I told her that we stood a good chance of meeting all her demands, thinking she would forget half of them once the epidural was in and the television was on. Still, by suggesting that the perfect epidural was possible, both to her and her husband, I had made myself more vulnerable and doubled my exposure to potential dissatisfaction. Yet I also knew that for many patients, a world without dreams, without illusions—yes, without lies—is a terribly empty world. Patients must have hope.
Artificial intelligence (AI) cannot practice this fine art of lying to patients, because if ever given permission to lie, how would it know when to stop? To boost a patient’s spirit, and by extension, a patient’s health and well-being, doctors must sometimes stretch the truth a bit. Fortunately for patients, doctors are burdened with moral scruples, bound by notions of social responsibility, and stricken with self-judgment the moment they tell a fib, which keeps such behavior from getting out of hand. Because AI lacks these qualities, it cannot be given permission to lie. It is part of why AI cannot totally replace doctors.
The epidural was surprisingly hard to place.
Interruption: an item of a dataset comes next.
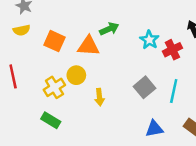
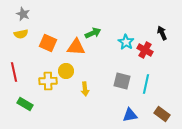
red cross: (172, 50) -> (145, 50), turned -35
yellow cross: (54, 87) -> (48, 81), turned 30
gray square: (144, 87) -> (122, 81), turned -36
green rectangle: (51, 120) -> (25, 104), moved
Her husband constantly pecked at me during the procedure, asking, “Why is this taking so long?” Afterward, I sheepishly dosed the catheter with local anesthetic. The woman felt better, but twenty minutes later she still complained of pain. I reminded her that she had wanted to feel some pain. “Yes, but not that much pain,” she insisted. I gave her more anesthetic, started a continuous drug infusion through the epidural, and left the room.
Over the next two hours I was called back every twenty minutes. Each time, something wasn’t quite right. The woman’s complaints had all sorts of sides to them: there was this, that, and the other, but when I took this and that into consideration, and changed the anesthetic dose, this became that and that became the other. Each time I was left guessing what to do, trading pain relief for muscle strength, her need to feel some pain for the risk of her feeling too much.
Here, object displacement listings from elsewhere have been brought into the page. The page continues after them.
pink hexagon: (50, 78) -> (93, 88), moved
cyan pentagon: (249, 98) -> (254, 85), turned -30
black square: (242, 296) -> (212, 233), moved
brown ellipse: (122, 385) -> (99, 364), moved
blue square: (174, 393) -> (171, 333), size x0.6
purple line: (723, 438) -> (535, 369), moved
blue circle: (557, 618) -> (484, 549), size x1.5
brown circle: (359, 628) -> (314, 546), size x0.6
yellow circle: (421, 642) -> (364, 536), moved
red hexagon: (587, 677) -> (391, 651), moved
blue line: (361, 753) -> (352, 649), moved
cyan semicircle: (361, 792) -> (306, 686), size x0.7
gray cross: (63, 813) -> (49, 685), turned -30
At this stage of the case, AI would have been even less successful. For while AI can calculate logically, it cannot empathize with a living being. It cannot grasp the arcane moment when “good” pain becomes “bad” pain, when the concern with urinary catheter pain trumps muscle weakness, or what the proper order of concerns should even be—especially when that order changes every fifteen minutes, as it did with my patient, who also happened to hate the television show she was watching, further lowering her threshold for dissatisfaction. True, AI can straightforwardly tell patients, “Medicine cannot meet your demands,” but given how often Americans complain that their doctors behave too much like scientists and lack the “common touch,” a health-care system organized along the lines of pure reason or “pure” AI would incite even more popular fury.
Around the third hour, the nurse called to say my patient was in pain again. I walked toward the room tired and peevish. This time, the woman was screaming. Only the pain of her uterine contractions silenced her.
I stared at the continuous infusion pump. The machine seemed to be working well, with no alarms ringing and with anesthesia flowing through the tubing. I felt instinctively that the epidural was fine, and had good reasons to do so: my patient’s hypersensitivity and unreasonable demands, along with the machine’s solid numbers. I reassured the couple and gave the woman an extra dose of anesthetic through the machine tubing, then left.
Ten minutes later, the nurse called me to say the patient’s pillow was wet. The epidural and machine tubing had become disconnected, with local anesthetic leaking onto the pillow all this time. I returned to the room, where I had to force myself to look the couple in the face. Having missed a problem so obvious, I knew the husband had the right to curse me all he liked. Under reproachful glances, I reconnected the epidural and quickly left.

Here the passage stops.